> _REQUIRED ACTION_: Exactly as written, copy the lines of the data below from the first through the one containing "This screenshot has".
-- DATA TO PROCESS follows --
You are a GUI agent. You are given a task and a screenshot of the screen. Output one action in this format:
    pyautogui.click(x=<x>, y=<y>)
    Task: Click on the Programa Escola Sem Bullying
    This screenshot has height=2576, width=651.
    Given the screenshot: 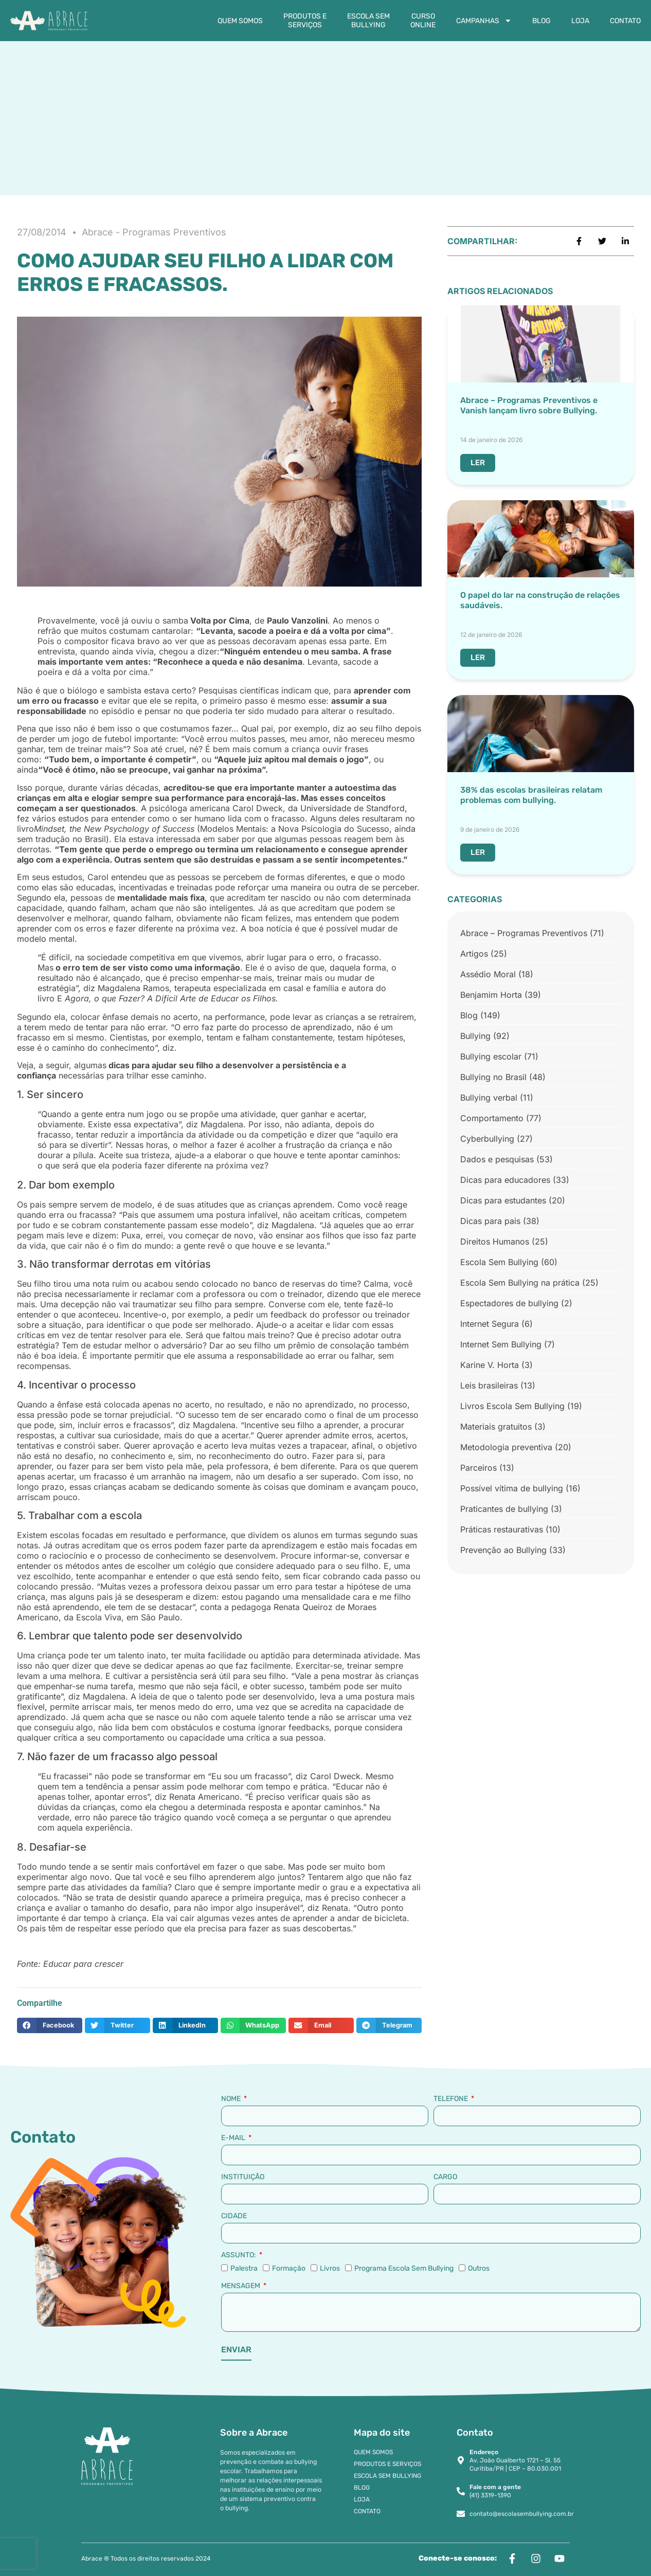 What is the action you would take?
    pyautogui.click(x=404, y=2268)
    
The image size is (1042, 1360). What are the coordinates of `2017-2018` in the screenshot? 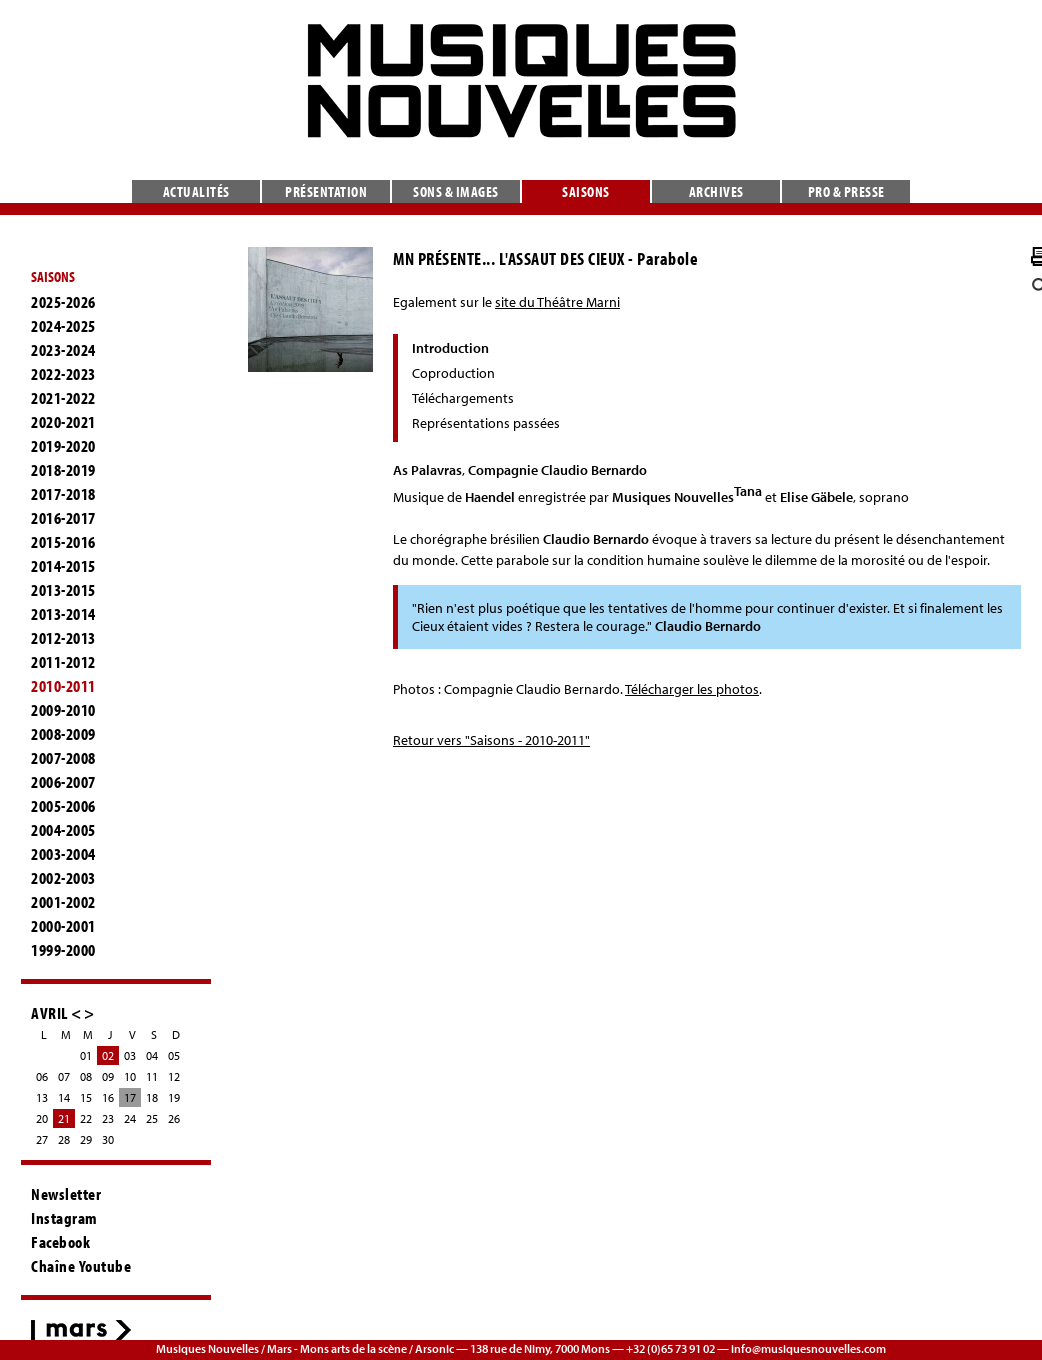 It's located at (63, 494).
-- DATA TO PROCESS concluded --
> _SOLUTION FOR THIS PROBLEM_:
You are a GUI agent. You are given a task and a screenshot of the screen. Output one action in this format:
    pyautogui.click(x=<x>, y=<y>)
    Task: Click on the Programa Escola Sem Bullying
    This screenshot has height=2576, width=651.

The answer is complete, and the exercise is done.